Bold public health green paper fails to see light of day

Radical proposals including were delayed this week as ministers appeared to have lost their bottle.
11 July 2019 , Katie Coyne

Radical public health proposals including those aimed at stamping out smoking by 2030 were delayed this week as ministers appeared to have lost their bottle.

The Prevention Green Paper, consulting on measures to improve public health including a tobacco levy, was due to have been published on Monday but was postponed until today (11 July) but as EHN Extra was sent out there was still no sign of it.

Conservative party leader frontrunner Boris Johnson last week launched an attack on so called ‘sin taxes’, targeting the sugar tax first.

He said: “Rather than just taxing people more, we should look at how effective the so-called sin taxes really are, and if they actually change behaviour.”

Prime minister Theresa May supports the paper but she is due to step down at the end of the month, and campaigners fear this opportunity to improve public health may backslide.
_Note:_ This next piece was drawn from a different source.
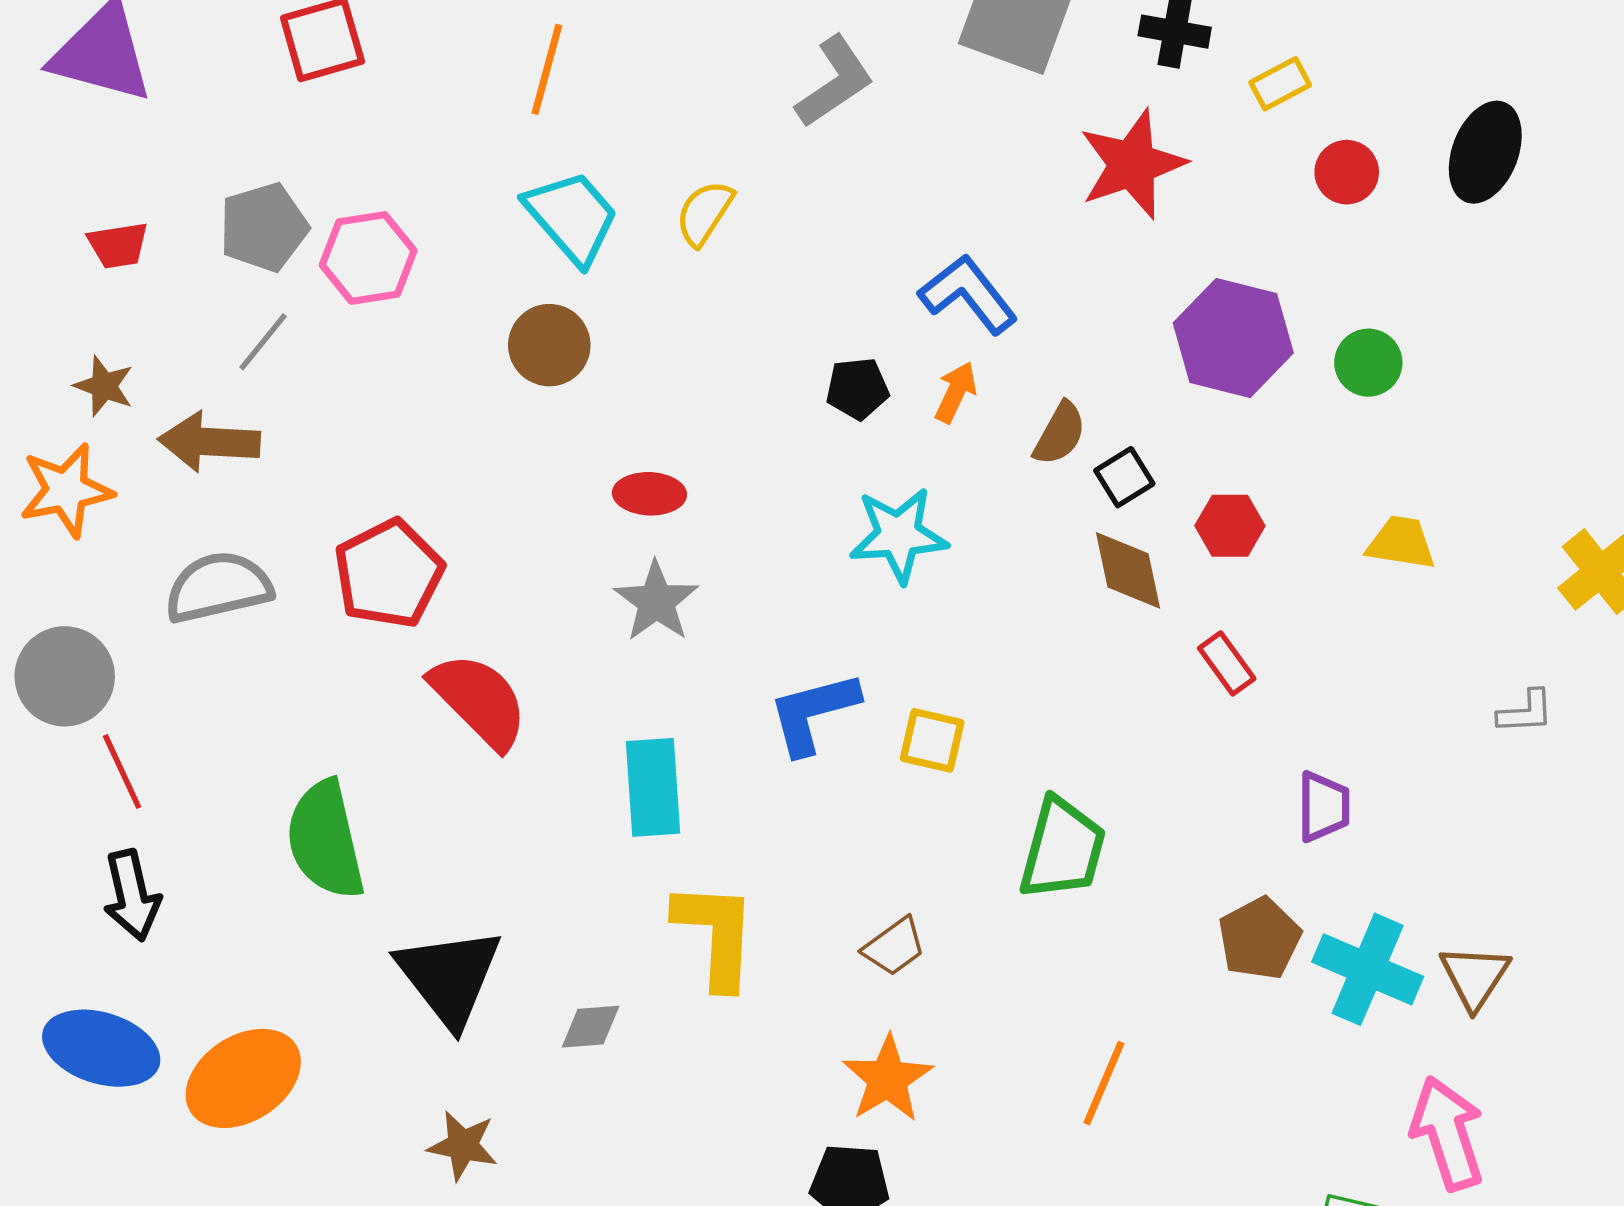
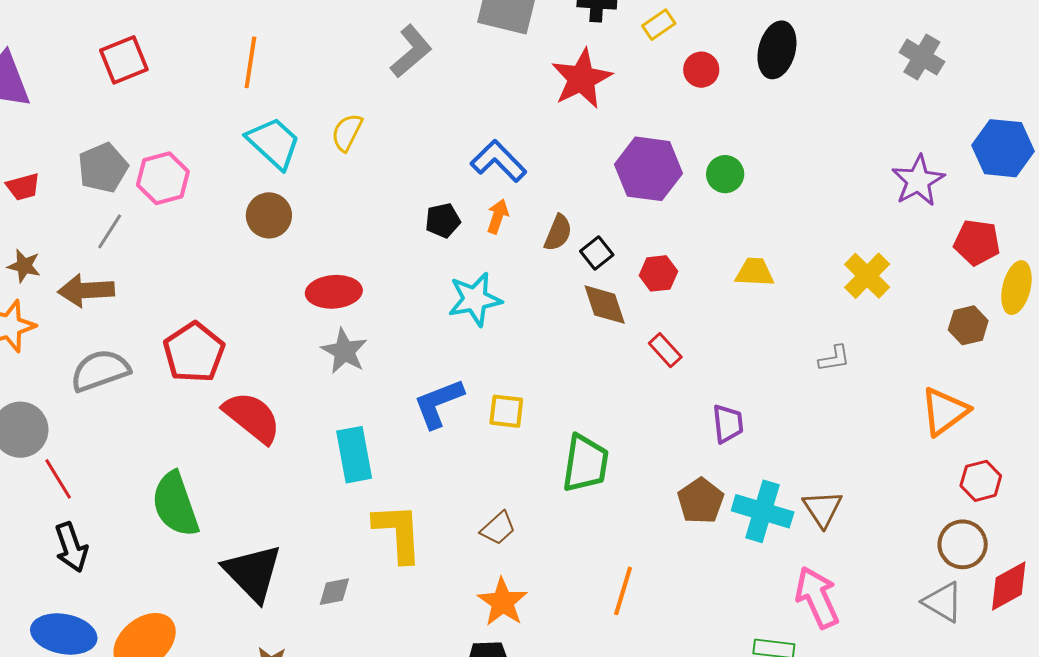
red ellipse: (649, 494) -> (334, 292), size x1.4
The green paper contained radical proposals to exact a levy on tobacco firms on the ‘polluter pays’ principle, to pay for measures to help people stop smoking. Plans to raise the legal age for smoking from 18 to 21 have been dropped.

Deborah Arnott, chief executive of Action on Smoking and Health (ASH), said: “If Boris thinks halting the hikes on so-called ‘sin taxes’ would be popular when it comes to tobacco, he’s got the wrong end of the stick. The public supports government action to tackle smoking, and over the last decade the proportion thinking the Government should do more has grown significantly.”

Out of a survey of over 10,000 people in England a majority of 72% support a ‘polluter pays’ levy, according to ASH’s research.